Thursday, April 28, 2005

Cow Pie In Your Face

This could well be but the first in a series of periodic nominations of those certain individuals who have exhibited in actions or words, questionable behavior. In time this list will grow as more nominees are added. Only those who sink to the lowly station of pond scum have a chance to receive a " Cow Pie In Your Face Award."
~ In the near future, the growing list of nominees will be graded and ranked based upon the callousness of their misdeeds. The Cow Pie will come in five varieties, or "flavors," each recognizing different degrees of demerit. The Meadow Muffin, indicating a fresh deposit, will be worth 5 points. A Pasture Burger, crusty on the outside but having a soft center, will earn 4 points. Worth 3 points, the Country Flapjack is characterized by a flattened shape, crusty but pliable. The Cow Chip, a 2 pointer, is also crusty but brittle. Worth only 1 point, the Field Frisbee is hard and flat enough that it can be hurled and will sail great distances.
~ Who will receive the first Cow Pie? As you no doubt observed above, the Pointmeister doesn't believe in using conventional pies. There will be no meringues, no whipped creams, and no shaving cream pies used at this awards ceremony. They are much to easy to clean up after. These nominees deserve an award that reflects the stupidity of their actions.
~ Recently in the news, and thus recently having displayed actions worthy of a Cow Pie in the face, the following have the honor of being on the initial list of nominees, they are listed based upon the "flavor" of the Cow Pie they received in the face.
~ Cardinal Bernard Law gets a Meadow Muffin and 5 points. This arrogant Catholic Priest's vestments are as soiled his legacy. He continually protected his pedophile brethren with absolutely no remorse for the victims.

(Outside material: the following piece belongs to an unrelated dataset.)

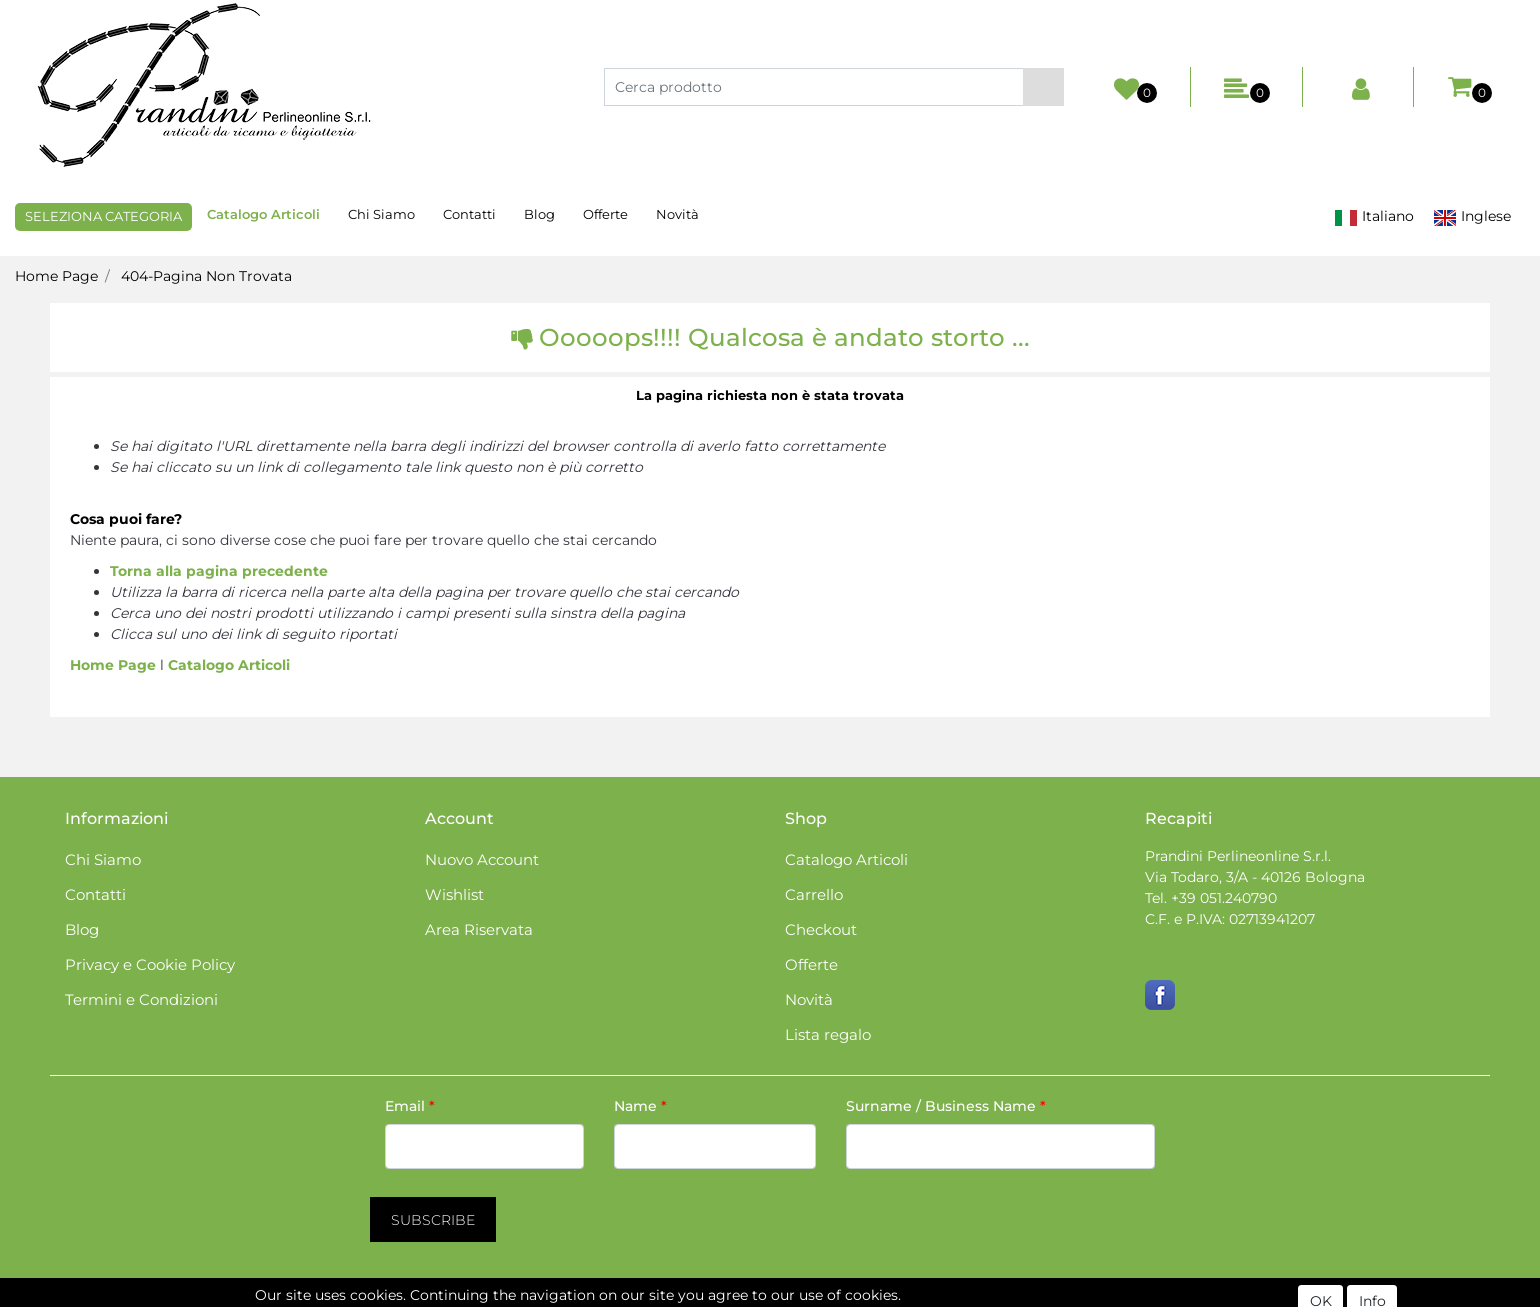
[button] (1043, 87)
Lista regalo (828, 1034)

Terri Shaivo's mother gets a Pasture Burger. While her 4 points places her behind Law, it is just barely. This self-righteous woman placed her own agenda ahead of her daughter's dignity and seemed to care little for her quality of life. Getting 3 points with a Country Flapjack, Michael Jackson is being afforded a little levity. While this 47 year old man acts like a 14 year old, he definitely has some issues and should be placed under psychiatric care, there are reasonable doubts surrounding his guilt. Also worthy of Country Flapjack and 3 points, Kobe Bryant will also get a benefit of doubt. Kobe was probably innocent of rape and more than likely his accuser was a willing participant. His faux pas was just simply allowing himself to get into that position in the first place. The girl probably should have been nominated in tandem with Kobe. A Cow Chip and 2 points goes to the one and only Martha Stewart. Had she admitted her guilt and not lied to the Federal Jury in the first place, she wouldn't have been offered a sniff of a Cow Pie. Finally, we have the Senator from Massachusetts, John Kerry. Since this is the very first of the nominations, there had to be at least one to receive a Field Frisbee and the 1 point.

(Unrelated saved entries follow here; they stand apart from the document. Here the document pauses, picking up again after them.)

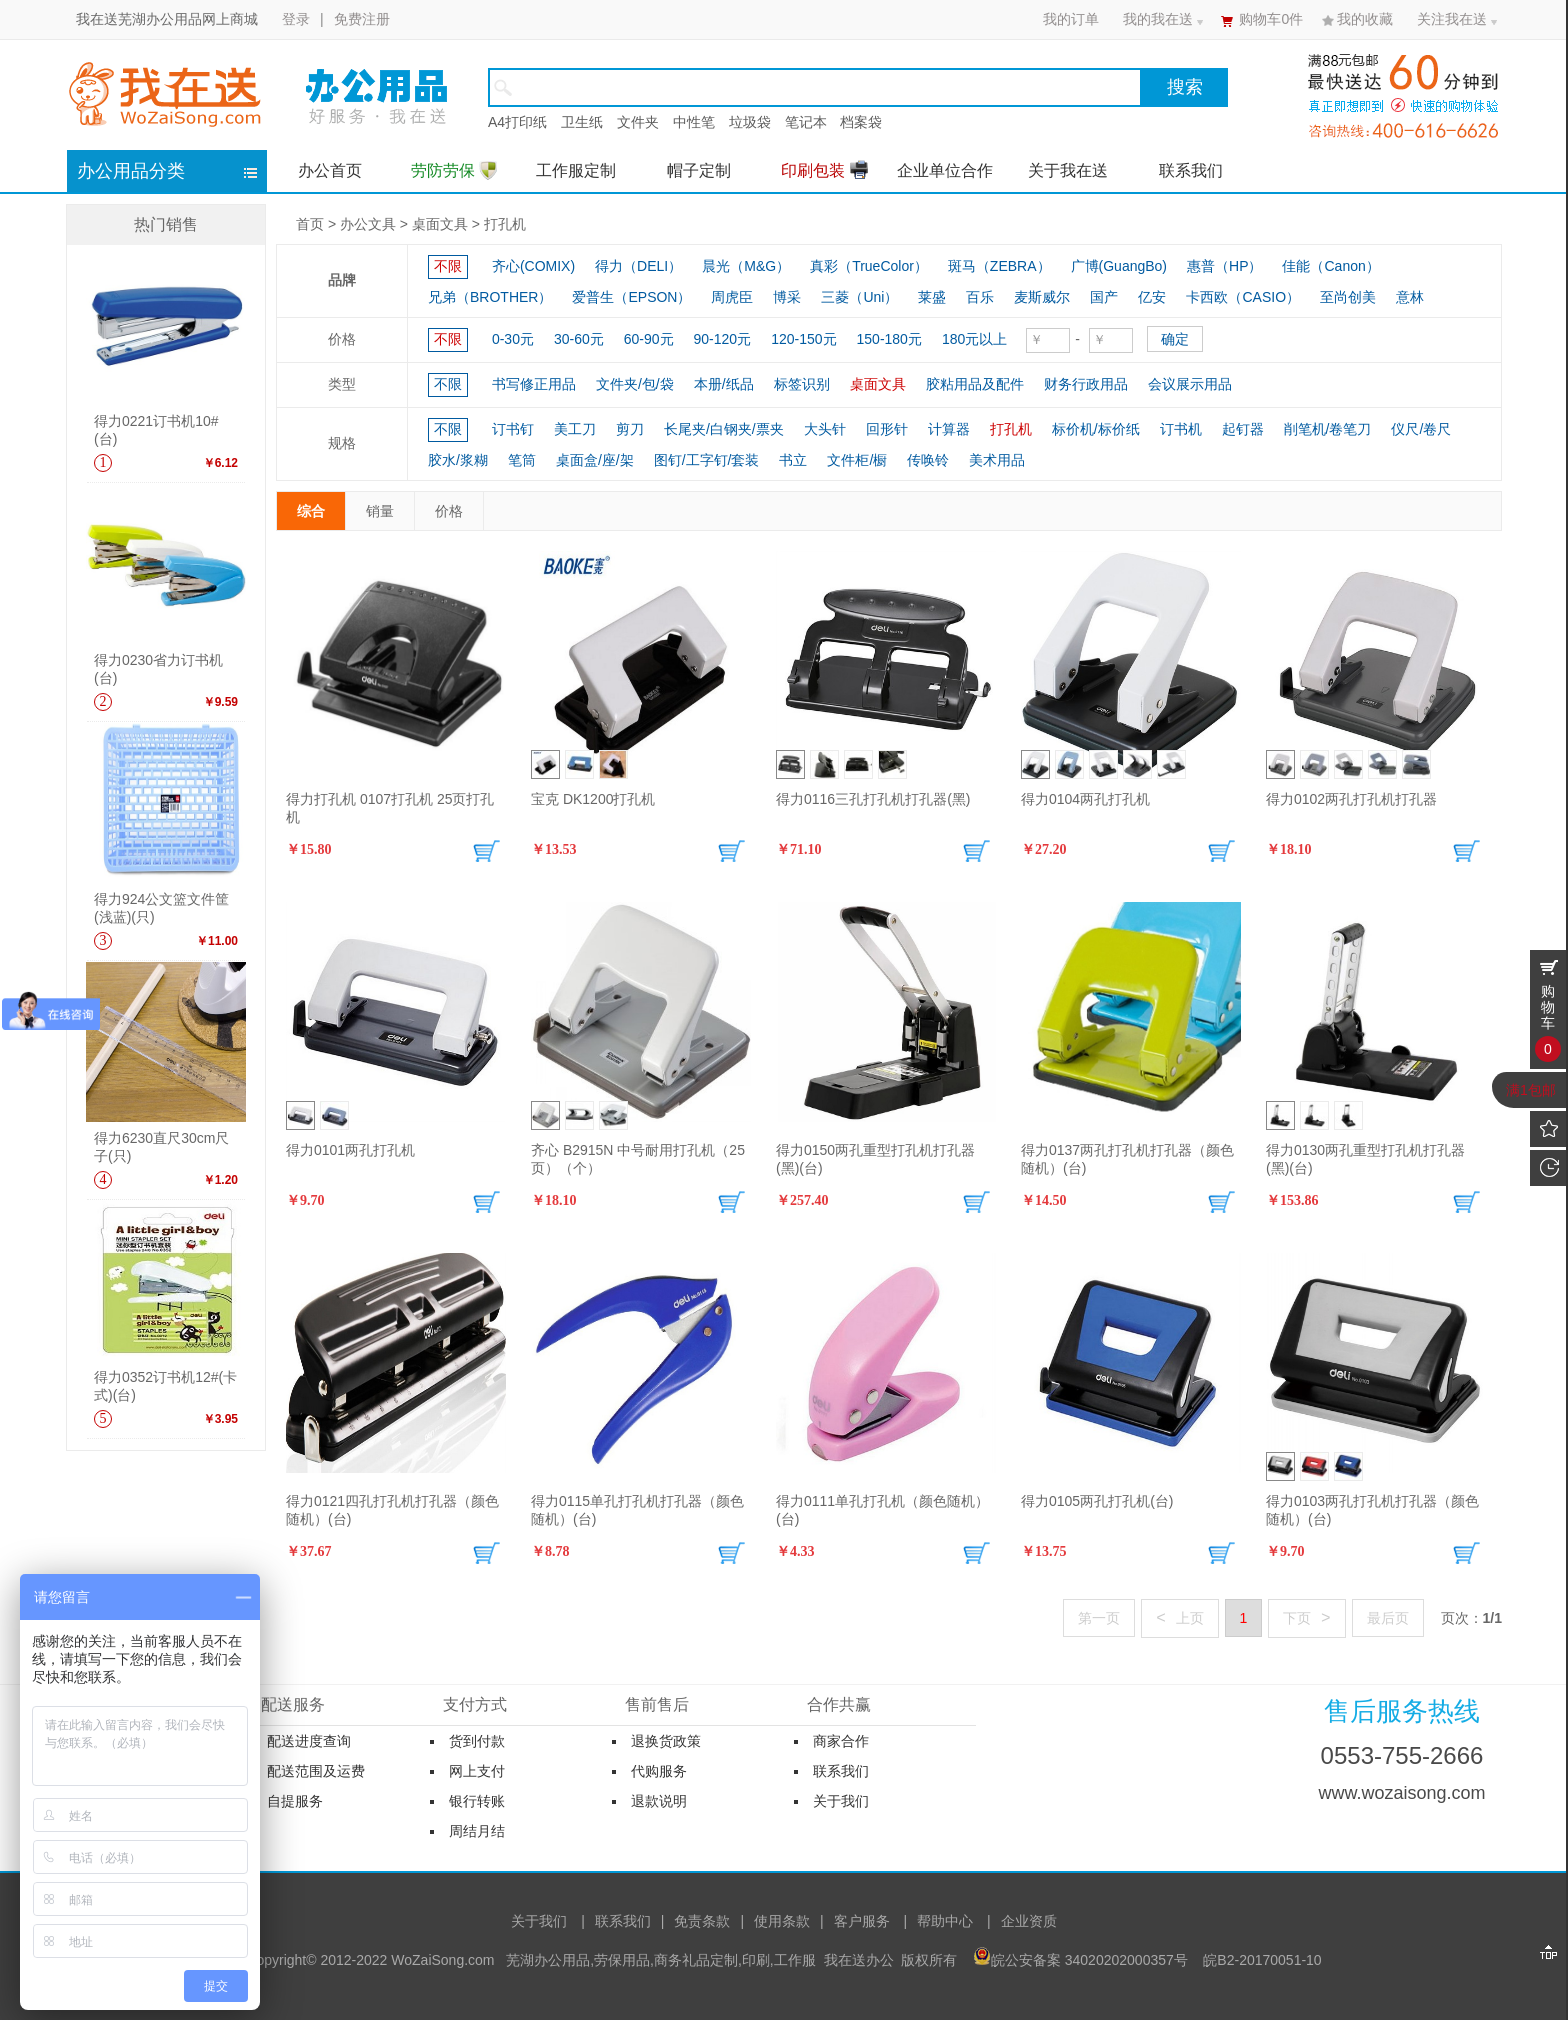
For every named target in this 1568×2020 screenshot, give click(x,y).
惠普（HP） (1224, 266)
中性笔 (694, 122)
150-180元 (889, 339)
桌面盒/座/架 (595, 460)
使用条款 (782, 1921)
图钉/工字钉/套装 (707, 460)
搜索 (1185, 87)
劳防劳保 (454, 170)
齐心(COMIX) (533, 266)
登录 (296, 19)
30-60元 (579, 339)
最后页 (1388, 1619)
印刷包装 (824, 169)
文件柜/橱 (857, 460)
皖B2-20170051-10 (1262, 1960)
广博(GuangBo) (1119, 266)
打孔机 (505, 224)
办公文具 (368, 224)
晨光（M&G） (746, 266)
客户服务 (862, 1921)
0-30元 (513, 339)
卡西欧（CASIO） (1243, 297)
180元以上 (974, 339)
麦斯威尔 (1042, 297)
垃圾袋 (750, 122)
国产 (1104, 297)
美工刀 (575, 429)
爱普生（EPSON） (631, 297)
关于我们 (539, 1921)
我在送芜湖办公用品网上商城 (167, 19)
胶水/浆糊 (458, 460)
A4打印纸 (517, 122)
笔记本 (806, 122)
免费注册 (362, 19)
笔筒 (522, 460)
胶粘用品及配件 (975, 384)
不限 (448, 266)
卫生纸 (582, 122)
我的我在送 (1158, 19)
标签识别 (802, 384)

~ There you have it, the inaugural nominees, a veritable rogues gallery, for the Cow Pie In Your Face Awards. The flavors awarded thus far are of course based upon my own personal views. You may or may not happen to agree with my list.
~ To make this work like I have envisioned it, I need help. If you would like to vote and hurl your own Cow Pie, feel free to click on comments. State your flavor and the nominee you think deserves a Cow Pie. If you happen to think any of the nominees do not deserve Cow Pies, you can make that statement and give the nominee a 0 (zero). Eventually your flavor points will be added those already in place. After a while, who knows, the Cardinal might fall down the list. Martha Stewart may climb the list.
~ You can also make a nomination of someone you'd like to see with Cow Pie in their face. Please feel free to do so, also in the comments. As the votes accumulate I will update the lists with standings and points. If there happens to be enough interest, there could very well be a an end of the year winner who could win "The Great Fertilizer Award."